Tuesday, December 27, 2005

4:35 AM December 27th...

I'm shaking.

I can't decide if it's because I have a lack of sleep, or if I know that in a few hours she'll be getting the flowers I sent her and she loves someone else....but is it really love?

Either way I want to vomit.


I'm working the desk. Everybody say "YAY" for the desk.

Christmas was good. It was a good day. Lots of joy and family, and then out to the Jazz Factory. Jared, Joe, Amanda Carlson, Leslie, and I all jumped in the Jeep and went to Huntsville. Little did I know I wouldn't return to Scottsboro and the bed until 3:40AM...GROSS. I've really got to get out of this no sleeping thing. It's starting to affect me again.
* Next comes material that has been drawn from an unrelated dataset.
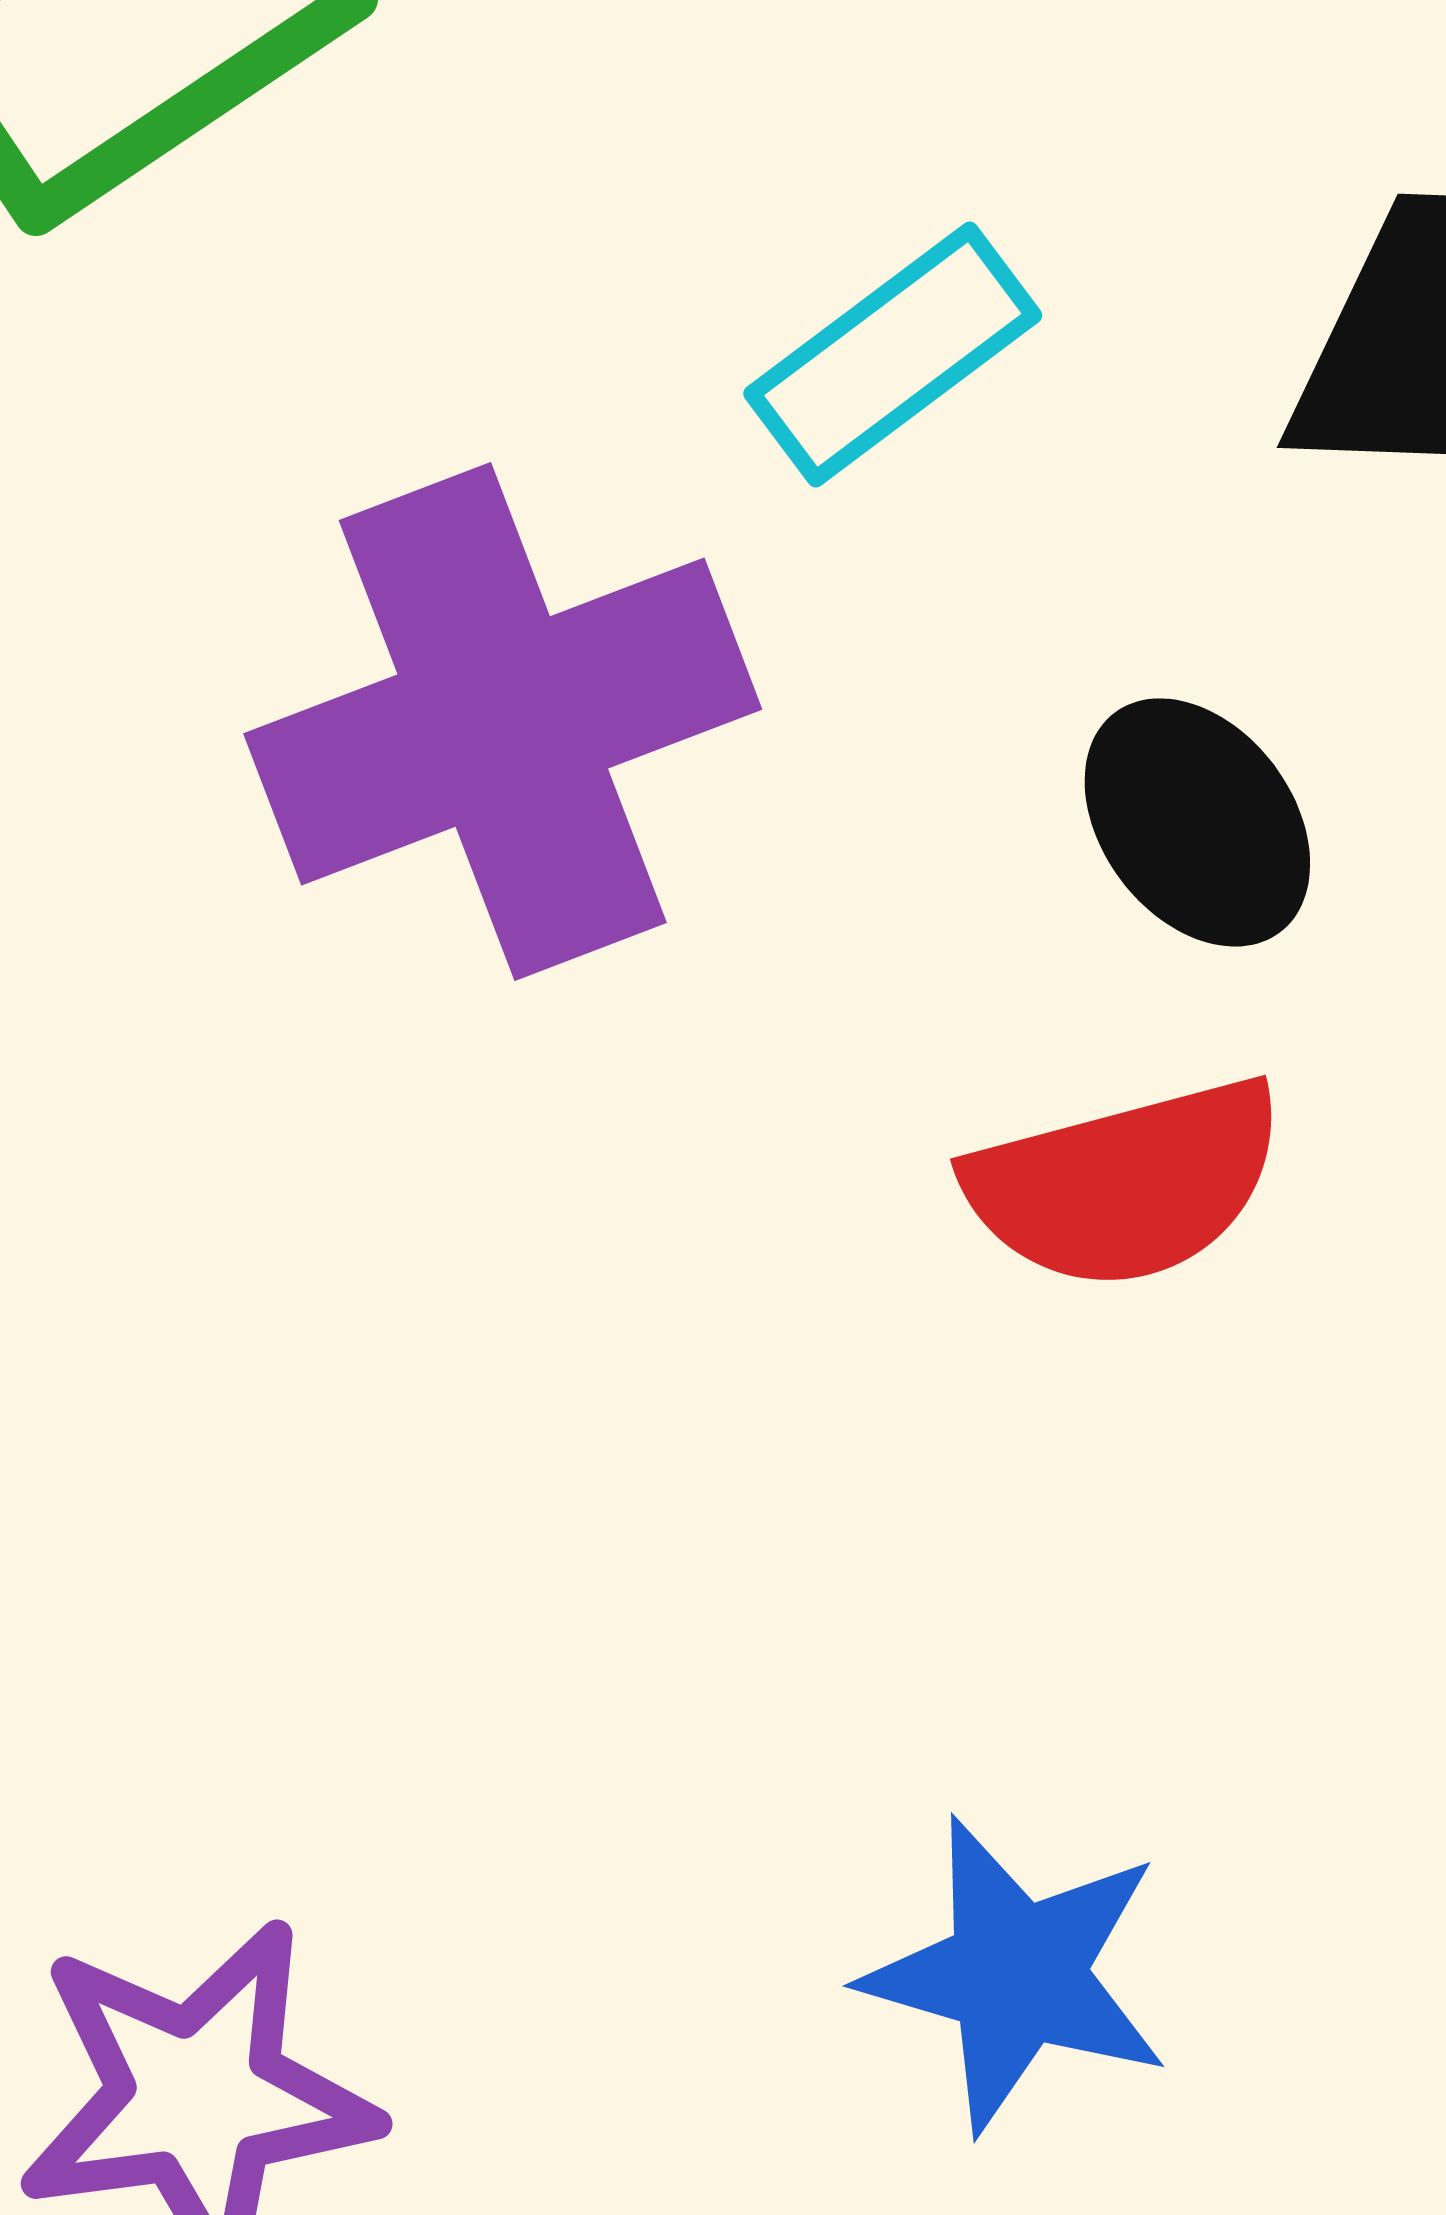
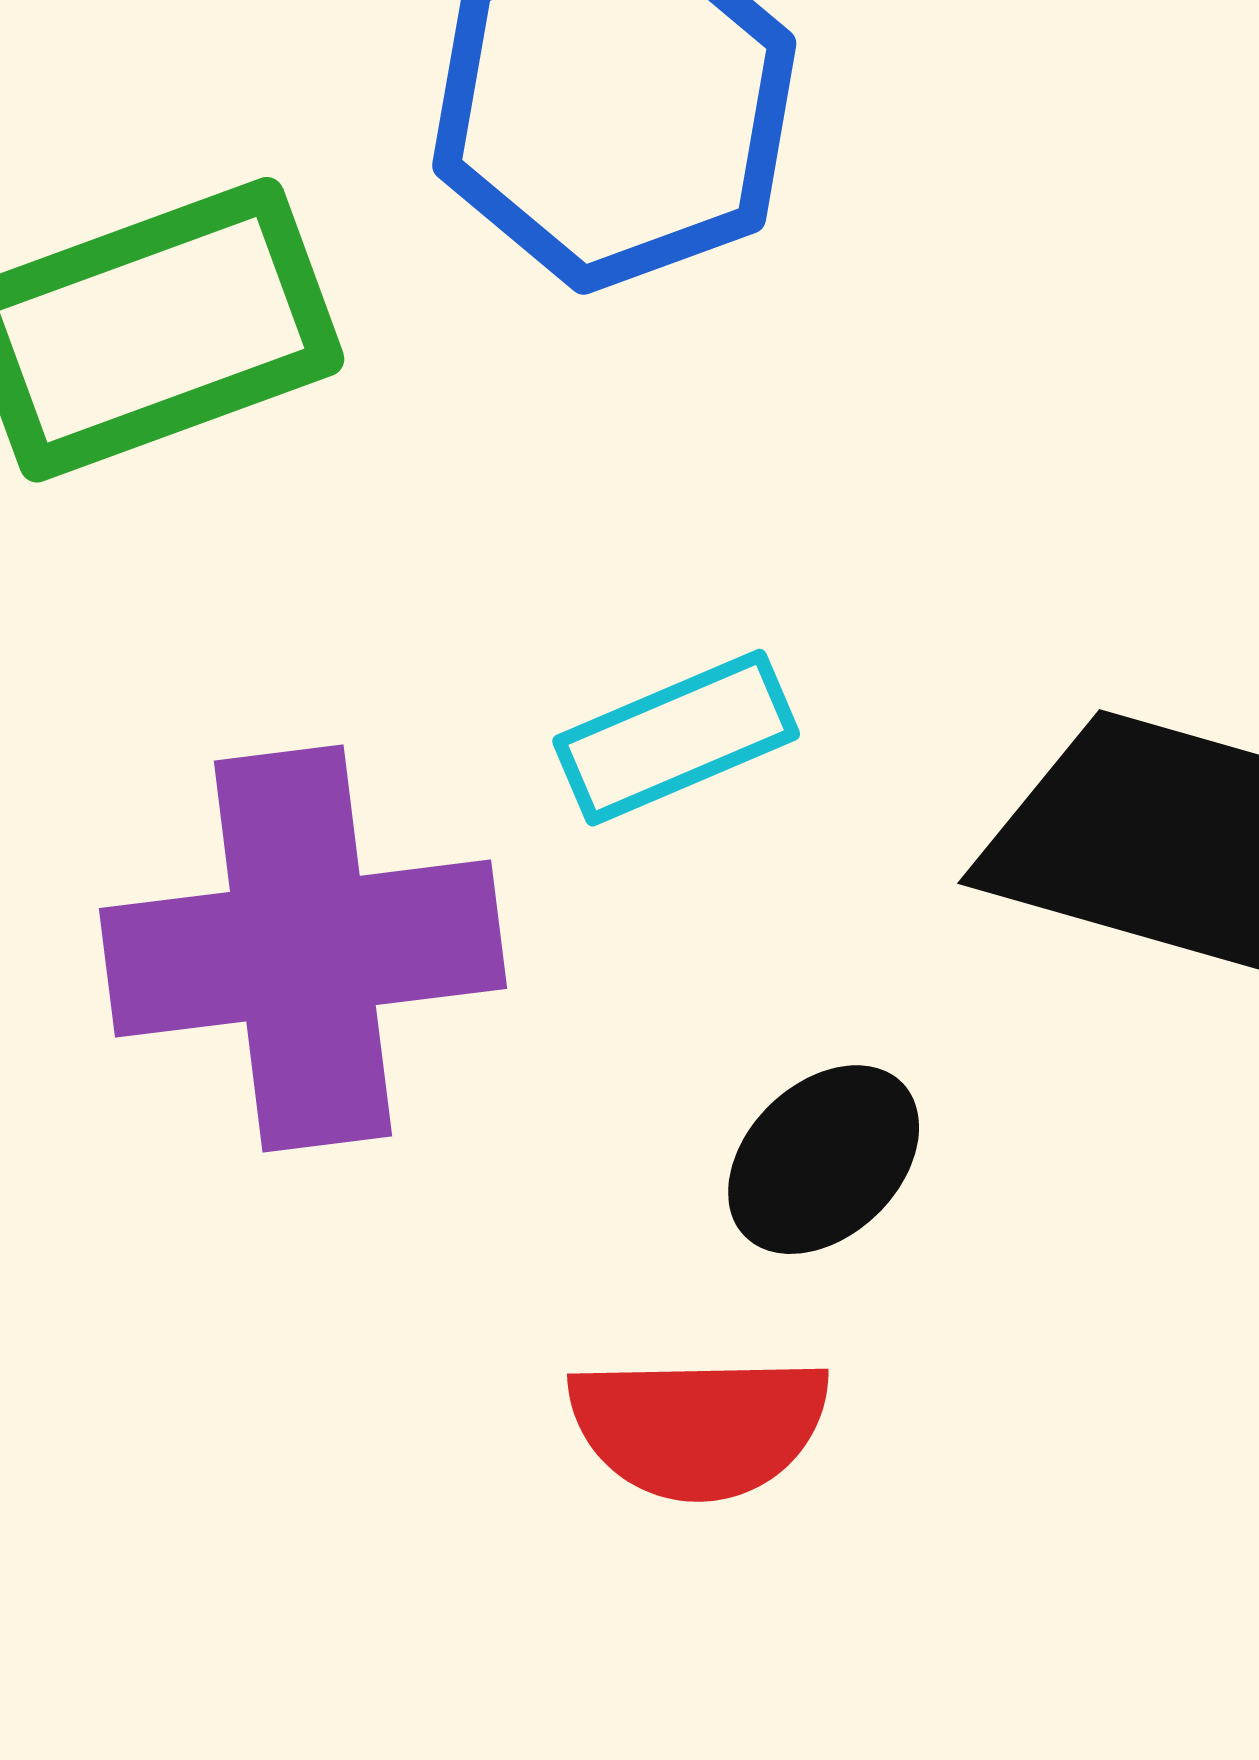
black ellipse: (1197, 822) -> (824, 1160), turned 69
I almost can't type right now.

I never know when to just say enough is enough, but I'm pretty sure there's going to be a reckoning soon. She'll go back to him, just like every girl goes back to her ex. Girls do that for some reason. It doesn't matter how great a new person treats them, or how shitty the old person treated them...they just go back....and I don't get it. Girls date assholes....and then they date them again...and again. Do you think he's going to change for you? He won't. He'll learn a couple of new tricks to keep you satisfied but at the end of the day...he's still the same dog. Keep this in mind...especially when the Xbox gets more attention than you...or you get treated like shit...stupid women. Girls are just stupid. I'm this close to being tired of bothering with them.

I literally am nauseated.

This really can't be good for me.

I've made too many mistakes.

New Year's Resolution #1- No more girls that treat me like shit...regardless of how hot they are.
New Year's Resolution #2- No more alcohol, period. No more. That's it. Nada.
New Year's Resolution #3- Stop spending money, just stop. I have everything I need. So I'm stopping now.
New Year's Resolution #4- Don't be such a desperate little bitch.
New Year's Resolution #5- Become an Asshole.
New Year's Resolution #6- Resolve to Resolve to not be an Asshole after a year of being an Asshole.
New Year's Resolution #7- Walk somewhere more important.
New Year's Resolution #8- Graduate and get the hell out of Dodge.


That's it.

Saturday, December 24, 2005

Glass Sculpting

And I said
"Look what I have created"
But she stopped me short
She said I was a fool
Now there's broken glass
And I'm barefoot
Backed into a corner
There's no way out
This is really going to hurt
And in this epiphany
I came to know love

Friday, December 23, 2005

I'm sorry I'm such a crappy friend

I'll try and do better.

Thursday, December 22, 2005

ooooo wow where was I?

Alrighty, so it's Christmas break and I'm working the desk. For those of you that want to be PC it's "WINTER BREAK" but we're in freaking Alabama so you should be expecting to hear the first thing I said.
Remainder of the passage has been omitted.